= TASK BRIEF =
Which lines of the data hold the word "Frequentanti"? Copy all of them.
=-=-=
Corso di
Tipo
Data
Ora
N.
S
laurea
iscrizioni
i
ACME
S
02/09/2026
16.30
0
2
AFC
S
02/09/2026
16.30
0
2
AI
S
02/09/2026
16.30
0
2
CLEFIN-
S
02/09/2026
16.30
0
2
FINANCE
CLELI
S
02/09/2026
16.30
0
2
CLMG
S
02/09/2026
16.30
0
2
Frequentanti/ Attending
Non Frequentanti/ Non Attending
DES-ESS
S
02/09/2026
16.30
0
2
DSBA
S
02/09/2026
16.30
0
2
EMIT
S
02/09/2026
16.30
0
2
=-=-=
= EXERCISE RESPONSE =
Frequentanti/ Attending
Non Frequentanti/ Non Attending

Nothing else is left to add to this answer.